Interview with Les Campbell
QUESTION 36
INTERVIEWER:

OK. Could you talk about anti-semitism? How much was anti-semitism, ah, anti-Jewish feeling, a part of what was happening in Ocean Hill-Brownsville?

LES CAMPBELL:

I don't believe that anti-Jewish feeling was any part of what was happening in ohbv. Many of the persons who supported ohbv were Jews. There were Jews within McCoy's administration. There were Jews working in the schools. There were Jews who, ah, were consultants to the district. In other words, there was no issue of Jewish, ah, anti-semitism or Jewish work in the district that came up. What anti-semitism was, it was a means for the teachers' union to, d--d--to, ah, deflect criticism of their role from them to the community by using this question of anti-semitism. In other words, at the end of Ocean Hill-Brownsville, the teachers' union looked bad. They looked like the aggressors. They looked like the United States Army looked in Vietnam, you see.

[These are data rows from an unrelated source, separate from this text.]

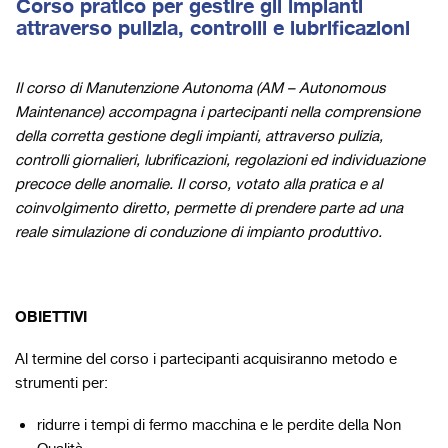
Corso pratico per gestire gli impianti
attraverso pulizia, controlli e lubrificazioni
Il corso di Manutenzione Autonoma (AM – Autonomous
Maintenance) accompagna i partecipanti nella comprensione
della corretta gestione degli impianti, attraverso pulizia,
controlli giornalieri, lubrificazioni, regolazioni ed individuazione
precoce delle anomalie. Il corso, votato alla pratica e al
coinvolgimento diretto, permette di prendere parte ad una
reale simulazione di conduzione di impianto produttivo.
OBIETTIVI
Al termine del corso i partecipanti acquisiranno metodo e
strumenti per:
ridurre i tempi di fermo macchina e le perdite della Non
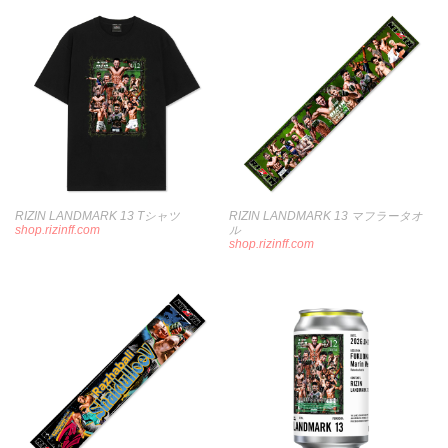
RIZIN LANDMARK 13 Tシャツ
RIZIN LANDMARK 13 マフラータオ
shop.rizinff.com
ル
shop.rizinff.com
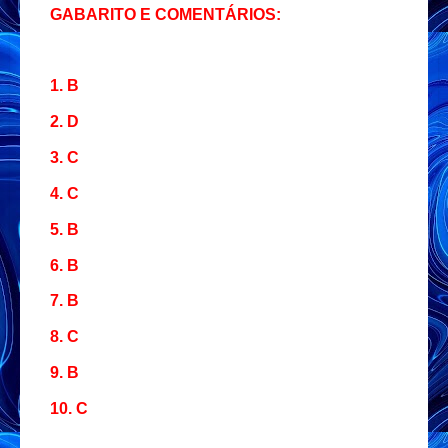
GABARITO E COMENTÁRIOS:
1. B
2. D
3. C
4. C
5. B
6. B
7. B
8. C
9. B
10. C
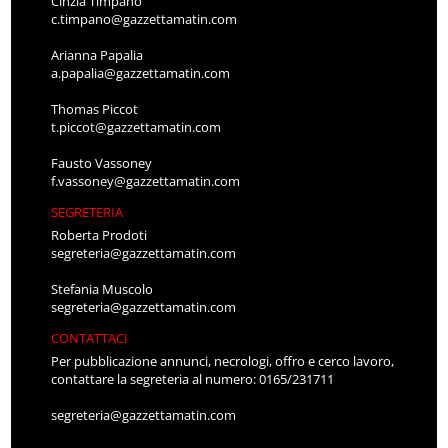
Cinzia Timpano
c.timpano@gazzettamatin.com
Arianna Papalia
a.papalia@gazzettamatin.com
Thomas Piccot
t.piccot@gazzettamatin.com
Fausto Vassoney
f.vassoney@gazzettamatin.com
SEGRETERIA
Roberta Prodoti
segreteria@gazzettamatin.com
Stefania Muscolo
segreteria@gazzettamatin.com
CONTATTACI
Per pubblicazione annunci, necrologi, offro e cerco lavoro,
contattare la segreteria al numero: 0165/231711
segreteria@gazzettamatin.com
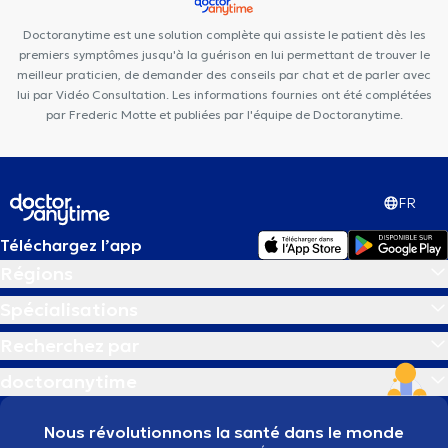
César De Paepe Uccle
Maison médicale la Renaissance
Doctoranytime est une solution complète qui assiste le patient dès les
Centre de Médecine et d'Etudes
Work For It
premiers symptômes jusqu'à la guérison en lui permettant de trouver le
meilleur praticien, de demander des conseils par chat et de parler avec
lui par Vidéo Consultation. Les informations fournies ont été complétées
par Frederic Motte et publiées par l'équipe de Doctoranytime.
FR
Téléchargez l’app
Régions
Spécialisations
Recherchez par
doctoranytime
Nous révolutionnons la santé dans le monde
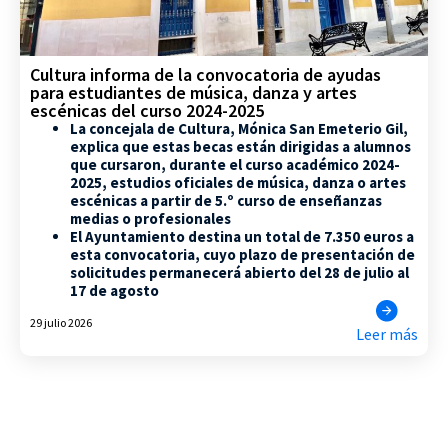
Cultura informa de la convocatoria de ayudas
para estudiantes de música, danza y artes
escénicas del curso 2024-2025
La concejala de Cultura, Mónica San Emeterio Gil,
explica que estas becas están dirigidas a alumnos
que cursaron, durante el curso académico 2024-
2025, estudios oficiales de música, danza o artes
escénicas a partir de 5.º curso de enseñanzas
medias o profesionales
El Ayuntamiento destina un total de 7.350 euros a
esta convocatoria, cuyo plazo de presentación de
solicitudes permanecerá abierto del 28 de julio al
17 de agosto
29 julio 2026
Leer más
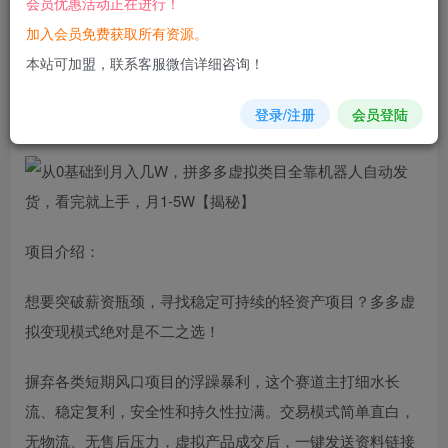
会员优惠活动正在进行！
加入会员免费获取所有资源。
您当前未登录！建议登陆后购买，可保存购买订单
本站可加盟，联系客服微信详细咨询！
从0基础到月入几W，拼
多多
虚拟
类目全靠机器人自动
发货
，
登录/注册
会员登陆
看完就上手，月1-5W【揭秘】
项目介绍：
想要突破薪资瓶颈，寻找稳定可持续的轻资产项目？多多虚
拟变现模式绝对是不二之选！
摒弃各类短期风口项目的浮躁暴利，这个赛道主打细水长
流、稳定复利，安全性和持久性拉满。交易模式简单直白，
无物流、无售后压力，虚拟产品成交后，一键发送资料链接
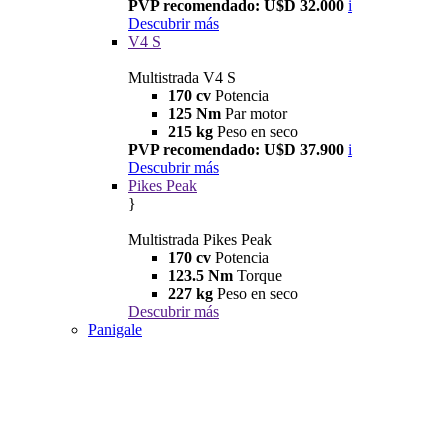
PVP recomendado: U$D 32.000
i
Descubrir más
V4 S
Multistrada V4 S
170 cv
Potencia
125 Nm
Par motor
215 kg
Peso en seco
PVP recomendado: U$D 37.900
i
Descubrir más
Pikes Peak
}
Multistrada Pikes Peak
170 cv
Potencia
123.5 Nm
Torque
227 kg
Peso en seco
Descubrir más
Panigale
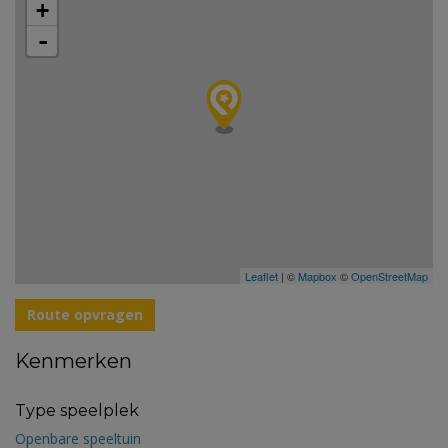
+
-
Leaflet
| ©
Mapbox
©
OpenStreetMap
Route opvragen
Kenmerken
Type speelplek
Openbare speeltuin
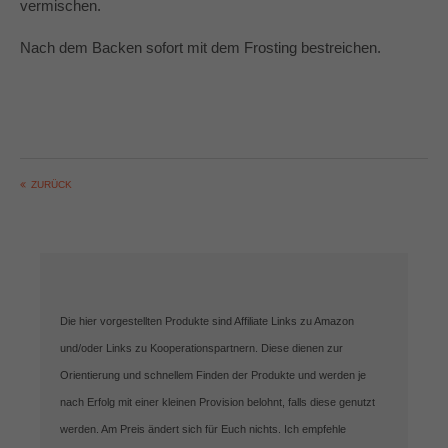
vermischen.
Nach dem Backen sofort mit dem Frosting bestreichen.
ZURÜCK
Die hier vorgestellten Produkte sind Affiliate Links zu Amazon
und/oder Links zu Kooperationspartnern. Diese dienen zur
Orientierung und schnellem Finden der Produkte und werden je
nach Erfolg mit einer kleinen Provision belohnt, falls diese genutzt
werden. Am Preis ändert sich für Euch nichts. Ich empfehle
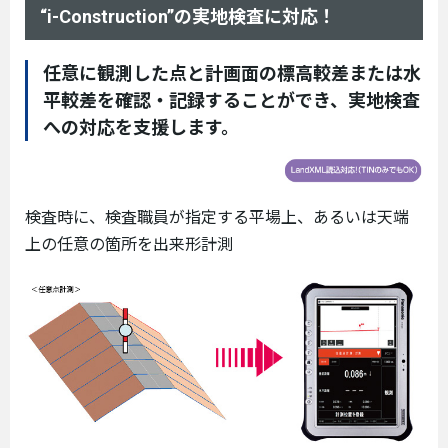
“i-Construction”の実地検査に対応！
任意に観測した点と計画面の標高較差または水
平較差を確認・記録することができ、実地検査
への対応を支援します。
検査時に、検査職員が指定する平場上、あるいは天端
上の任意の箇所を出来形計測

So they needed to change their image, and one of the ways that they sought to change their image was to bring up this issue of Ocean Hill-Brownsville, of anti-semitism, and say that, "This was the reason why they were against the district, because, ah, the changes that we were demanding were anti-Semitic." You see, and so therefore, this was a means that they used to rally their people and to mo--not make themselves look bad in the eyes of a lot of people. But, as far as I'm concerned, this was not an issue.